Publication number: WO2018197399A1
Application number: PCT/EP2018/060309
Authority: WO
Inventors: Bernhard Mokler; Rainer Simon
Original assignee: Kba-Metalprint Gmbh
Priority date: 2017-04-26
Filing date: 2018-04-23
Publication date: 2018-11-01
Also published as: IL269279A; EP3615346B1; EP3615346B8; US20200086660A1; EP3615346A1; DE102017207007A1; ES2938390T3

Abstract

The invention relates to a method for printing non-absorbent substrates with a water-based ink, in which method in each case ink droplets are applied to the respective substrate, in which method the ink is applied to the relevant substrate by way of at least one inkjet print head, in which method substrates are used which in each case have a surface tension of less than 45 mN/m in air at a temperature of 20°C, in which method, before the application of the ink droplets, the surface tension of the substrates to be printed is increased in each case to a value of at least 45 mN/m, in which method the ink droplets are only afterwards applied to the respective substrate which has the increased surface tension, in which the applied ink droplets are dried by way of an input of heat and/or a heat exposure in each case with an exposure time of less than 0.2 seconds within only a single second after the printing of the relevant substrate. The proposed method is carried out, in particular, in a digital printing press.

Description

description

Method of printing non-absorbent substrates with a water-based ink

The invention relates to a method for printing non-absorbent substrates with a water-based ink according to the preamble of claim 1 and a method for operating a digital printing machine with at least one inkjet printhead according to claim 21.

US Pat. No. 9,573,349 B1 discloses a method for printing non-absorbent substrates with a water-based ink, in which ink droplets are applied to the respective substrate using substrates each having a surface tension of less than 45 mN / m, in which the surface tension of the substrates to be printed is increased in each case to a value of at least 45 mN / m before the application of the ink drops, in which case the ink droplets are then applied to the respective substrate having the increased surface tension.

The US 2012/0026264 A1 can be seen, a printed substrate by

Heat effect, z. B. to dry by an infrared radiation, wherein for the

Drying temperature range between 40 ° C and 100 ° C and for the exposure time a range between 0.2 s and 10 s is proposed.
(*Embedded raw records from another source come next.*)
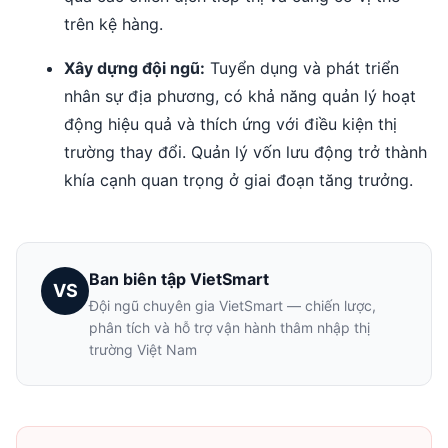
trên kệ hàng.
Xây dựng đội ngũ:
Tuyển dụng và phát triển
nhân sự địa phương, có khả năng quản lý hoạt
động hiệu quả và thích ứng với điều kiện thị
trường thay đổi. Quản lý vốn lưu động trở thành
khía cạnh quan trọng ở giai đoạn tăng trưởng.
Ban biên tập VietSmart
VS
Đội ngũ chuyên gia VietSmart — chiến lược,
phân tích và hỗ trợ vận hành thâm nhập thị
trường Việt Nam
By CH 703 704 A1 a printing device for printing fabrics in the form of whiteboard with at least one ink is known, the surface tension of these fabrics is smaller than the surface tension of the ink, comprising at least one activatable printing unit and this at least one activatable printing unit downstream Endtrockenanlage to the

Drying of the at least one activatable printing unit on the fabric applied printing ink, wherein upstream of the first processable in the process order activatable printing unit at least one irradiation device with at least one electromagnetic radiation source for irradiating and increasing the

Surface tension of the sheet is formed prior to its supply to the first activatable printing unit, and wherein the radiation source is an elongated UV gas discharge tube or an elongate infrared radiator.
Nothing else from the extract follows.